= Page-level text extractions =
--------------------------------

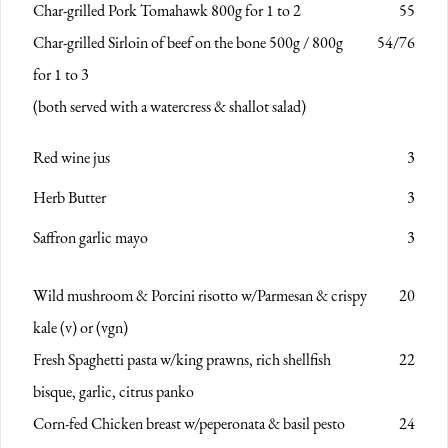
Char-grilled Pork Tomahawk 800g
for 1 to 2
55
Char-grilled Sirloin of beef on the bone 500g / 800g
54/76
for 1 to 3
(both served with a watercress & shallot salad)
Red wine jus
3
Herb Butter
3
Saffron garlic mayo
3
Wild mushroom & Porcini risotto
w/Parmesan & crispy
20
kale (v) or (vgn)
Fresh Spaghetti pasta
w/king prawns, rich shellfish
22
bisque, garlic, citrus panko
Corn-fed Chicken breast
w/peperonata & basil pesto
24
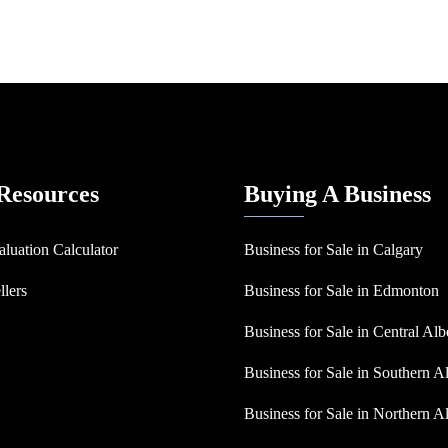
 Resources
Buying A Business
aluation Calculator
Business for Sale in Calgary
llers
Business for Sale in Edmonton
Business for Sale in Central Alb
Business for Sale in Southern A
Business for Sale in Northern A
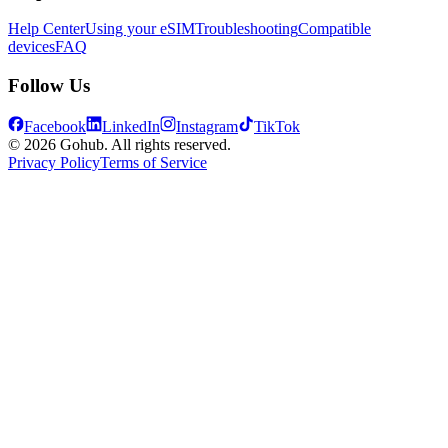
Help Center
Using your eSIM
Troubleshooting
Compatible
devices
FAQ
Follow Us
Facebook
LinkedIn
Instagram
TikTok
© 2026 Gohub. All rights reserved.
Privacy Policy
Terms of Service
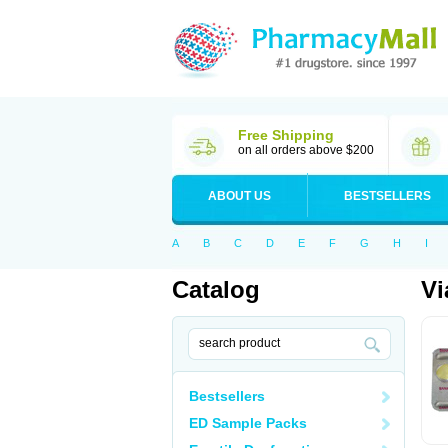
Free Shipping
on all orders above $200
ABOUT US
BESTSELLERS
A
B
C
D
E
F
G
H
I
Catalog
Vi
Bestsellers
ED Sample Packs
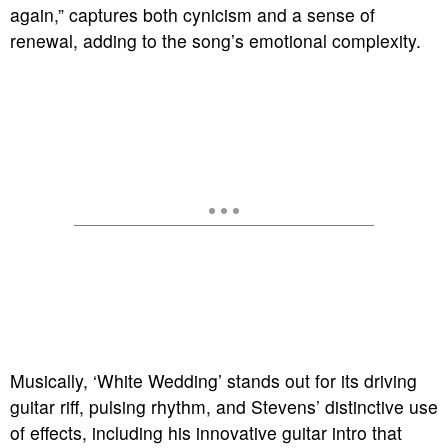
again,” captures both cynicism and a sense of
renewal, adding to the song’s emotional complexity.
Musically, ‘White Wedding’ stands out for its driving
guitar riff, pulsing rhythm, and Stevens’ distinctive use
of effects, including his innovative guitar intro that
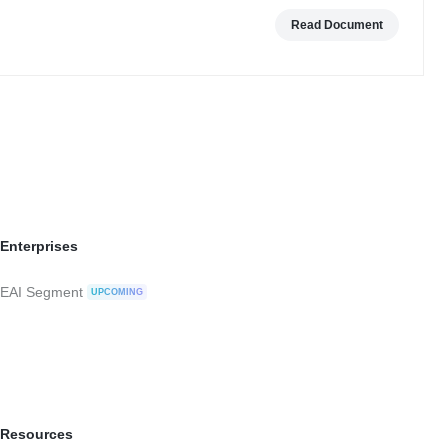
Read Document
Enterprises
EAI Segment
UPCOMING
Resources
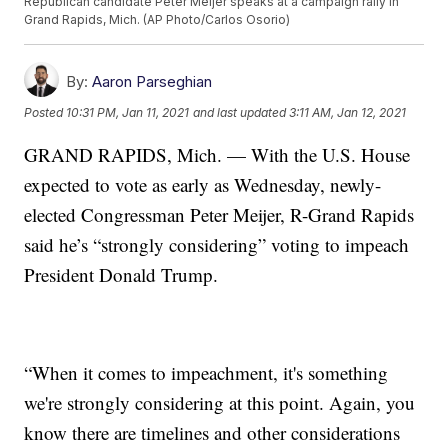
Republican candidate Peter Meijer speaks at a campaign rally in
Grand Rapids, Mich. (AP Photo/Carlos Osorio)
By:
Aaron Parseghian
Posted
10:31 PM, Jan 11, 2021
and last updated
3:11 AM, Jan 12, 2021
GRAND RAPIDS, Mich. — With the U.S. House
expected to vote as early as Wednesday, newly-
elected Congressman Peter Meijer, R-Grand Rapids
said he’s “strongly considering” voting to impeach
President Donald Trump.
“When it comes to impeachment, it's something
we're strongly considering at this point. Again, you
know there are timelines and other considerations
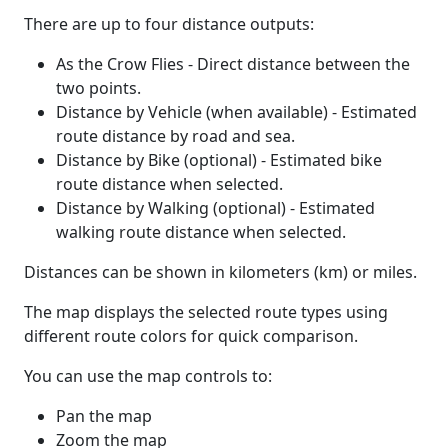
There are up to four distance outputs:
As the Crow Flies - Direct distance between the
two points.
Distance by Vehicle (when available) - Estimated
route distance by road and sea.
Distance by Bike (optional) - Estimated bike
route distance when selected.
Distance by Walking (optional) - Estimated
walking route distance when selected.
Distances can be shown in kilometers (km) or miles.
The map displays the selected route types using
different route colors for quick comparison.
You can use the map controls to:
Pan the map
Zoom the map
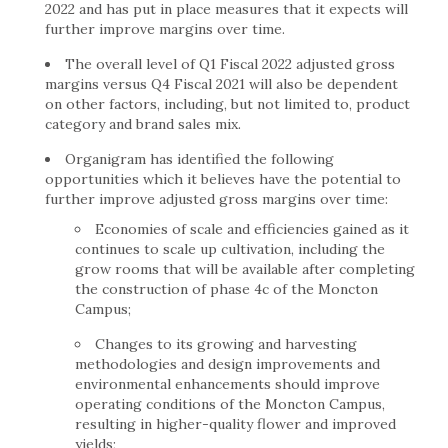
2022 and has put in place measures that it expects will
further improve margins over time.
The overall level of Q1 Fiscal 2022 adjusted gross
margins versus Q4 Fiscal 2021 will also be dependent
on other factors, including, but not limited to, product
category and brand sales mix.
Organigram has identified the following
opportunities which it believes have the potential to
further improve adjusted gross margins over time:
Economies of scale and efficiencies gained as it
continues to scale up cultivation, including the
grow rooms that will be available after completing
the construction of phase 4c of the Moncton
Campus;
Changes to its growing and harvesting
methodologies and design improvements and
environmental enhancements should improve
operating conditions of the Moncton Campus,
resulting in higher-quality flower and improved
yields;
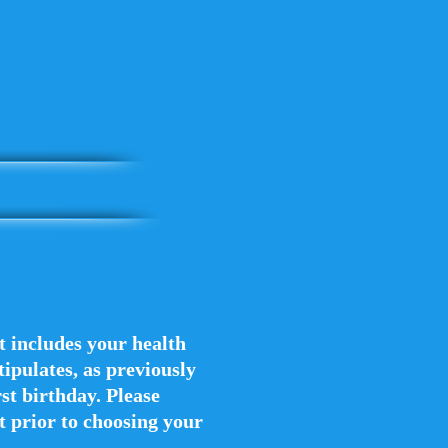
at includes your health
ipulates, as previously
st birthday. ​Please
ct prior to choosing your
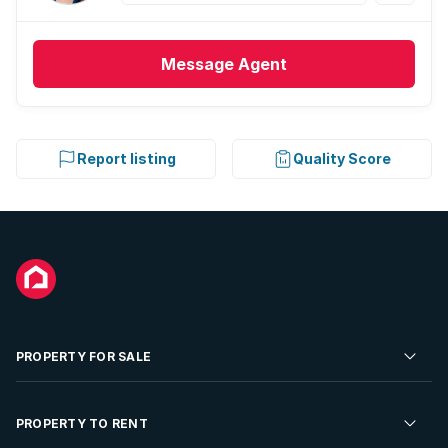
Message
Agent
Report listing
Quality Score
PROPERTY FOR SALE
Residential Property for Sale
PROPERTY TO RENT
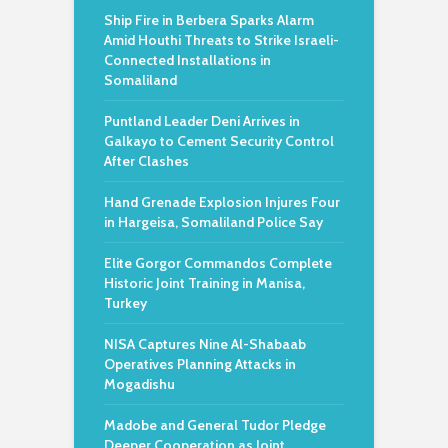
Ship Fire in Berbera Sparks Alarm
Amid Houthi Threats to Strike Israeli-
Connected Installations in
Somaliland
Puntland Leader Deni Arrives in
Galkayo to Cement Security Control
After Clashes
Hand Grenade Explosion Injures Four
in Hargeisa, Somaliland Police Say
Elite Gorgor Commandos Complete
Historic Joint Training in Manisa,
Turkey
NISA Captures Nine Al-Shabaab
Operatives Planning Attacks in
Mogadishu
Madobe and General Tudor Pledge
Deeper Cooperation as Joint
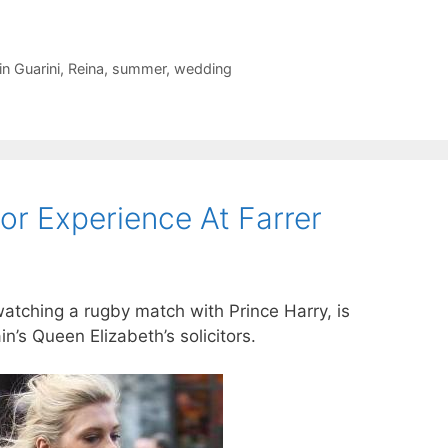
in Guarini
,
Reina
,
summer
,
wedding
tor Experience At Farrer
atching a rugby match with Prince Harry, is
n’s Queen Elizabeth’s solicitors.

--------------------------------

= Work to be completed =
Leave out every picture, and copy exactly the lines above starting at the one holding "President Donald Trump." and ending at the one holding "margins versus Q4", no more and no less.

= Response to the exercise =
President Donald Trump.
“When it comes to impeachment, it's something
we're strongly considering at this point. Again, you
know there are timelines and other considerations
There are up to four distance outputs:
As the Crow Flies - Direct distance between the
two points.
Distance by Vehicle (when available) - Estimated
route distance by road and sea.
Distance by Bike (optional) - Estimated bike
route distance when selected.
Distance by Walking (optional) - Estimated
walking route distance when selected.
Distances can be shown in kilometers (km) or miles.
The map displays the selected route types using
different route colors for quick comparison.
You can use the map controls to:
Pan the map
Zoom the map
2022 and has put in place measures that it expects will
further improve margins over time.
The overall level of Q1 Fiscal 2022 adjusted gross
margins versus Q4 Fiscal 2021 will also be dependent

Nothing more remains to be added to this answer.